Fun Fact: Never used RIGHT join in my work 🤣
Type 4: FULL OUTER Join
Concept: Returns ALL rows from both tables, regardless of whether there is a match or not
SELECT
*
FROM Customer c
FULL OUTER JOIN Orders o
ON c.cust_id = o.cust_id
GROUP BY c.cust_id
+---------+---------------+----------+------------------+------------+
| cust_id | register_date | order_id | transaction_date | net_amount |
+---------+---------------+----------+------------------+------------+
| 1001 | 2024-01-01 | 151 | 2024-02-24 | 67.5 |
| 1001 | 2024-01-01 | 199 | 2024-02-27 | 48.0 |
| 1002 | 2024-03-15 | 213 | 2024-04-13 | 13.0 |
| 1003 | 2024-03-16 | 311 | 2024-05-04 | 90.3 |
| 1003 | 2024-03-16 | 425 | 2024-05-10 | 17.5 |
| 1004 | 2024-05-04 | NULL | NULL | NULL |
| 1005 | 2024-07-31 | NULL | NULL | NULL |
+---------+---------------+----------+------------------+------------+
As you can see, all records from both tables are returned. NULL values
indicate that there is no matching data for those specific fields.

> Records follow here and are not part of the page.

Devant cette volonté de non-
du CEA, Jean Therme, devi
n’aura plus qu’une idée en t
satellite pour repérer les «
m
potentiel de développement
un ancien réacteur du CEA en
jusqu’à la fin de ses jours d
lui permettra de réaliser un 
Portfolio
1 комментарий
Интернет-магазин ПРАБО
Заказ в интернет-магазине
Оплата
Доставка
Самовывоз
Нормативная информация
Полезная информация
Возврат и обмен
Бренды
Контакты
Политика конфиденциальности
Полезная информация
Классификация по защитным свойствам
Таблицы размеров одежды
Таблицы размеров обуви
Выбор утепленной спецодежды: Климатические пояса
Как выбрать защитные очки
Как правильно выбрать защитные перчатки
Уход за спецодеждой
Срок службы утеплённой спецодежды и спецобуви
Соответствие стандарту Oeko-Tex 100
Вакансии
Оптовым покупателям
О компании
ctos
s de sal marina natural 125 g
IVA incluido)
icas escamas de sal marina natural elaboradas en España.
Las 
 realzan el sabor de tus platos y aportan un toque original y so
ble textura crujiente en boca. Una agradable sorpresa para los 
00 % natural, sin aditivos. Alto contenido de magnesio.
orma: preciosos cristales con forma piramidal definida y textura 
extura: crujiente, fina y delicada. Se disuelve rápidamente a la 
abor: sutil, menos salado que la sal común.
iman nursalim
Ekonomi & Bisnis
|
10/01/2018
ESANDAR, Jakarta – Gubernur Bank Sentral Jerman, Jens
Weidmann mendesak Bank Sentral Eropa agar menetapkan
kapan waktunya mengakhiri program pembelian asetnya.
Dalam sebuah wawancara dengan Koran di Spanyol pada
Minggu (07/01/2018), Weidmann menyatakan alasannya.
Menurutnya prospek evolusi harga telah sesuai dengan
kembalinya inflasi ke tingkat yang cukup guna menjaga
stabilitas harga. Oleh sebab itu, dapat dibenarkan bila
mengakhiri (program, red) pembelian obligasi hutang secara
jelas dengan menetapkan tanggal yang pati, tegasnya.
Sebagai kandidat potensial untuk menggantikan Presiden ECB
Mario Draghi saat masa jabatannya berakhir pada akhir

Note: Run time will be long especially for large tables
Other Common Types of Joins:
Type 5: SELF Join
Concept: A join type where the table joins with itself
SELECT
o1.cust_id,
o1.net_amount AS cust_first_order,
o2.net_amount AS cust_sec_order
FROM cust_order.orders o1
INNER JOIN cust_order.orders o2
ON o1.cust_id = o2.cust_id
AND o1.net_amount < o2.net_amount
Result Table:
+---------+------------------+----------------+
| cust_id | cust_first_order | cust_sec_order |
+---------+------------------+----------------+
| 1001 | 48.0 | 67.5 |
| 1003 | 17.5 | 90.3 |
+---------+------------------+----------------+
Here, we are looking for customers whose net amount of their first order is
less than the net amount of their second order.
Type 6: CROSS Join (Cartesian Product)
Concept: Returns ALL possible combination among the tables
SELECT
c.cust_id,
o.order_id
FROM cust_order.customers c
CROSS JOIN cust_order.orders o
ORDER BY c.cust_id
Result Table:
+---------+----------+
| cust_id | order_id |
+---------+----------+
| 1001 | 151 |
| 1001 | 199 |
| 1001 | 213 |
| 1001 | 311 |
| 1001 | 425 |
| 1002 | 151 |
| 1002 | 199 |
| 1002 | 213 |
| 1002 | 311 |
| 1002 | 425 |
| 1003 | 151 |
| 1003 | 199 |
| 1003 | 213 |
|.... and more ......|
+---------+----------+
Here, all cust_id and order_id combinations are returned.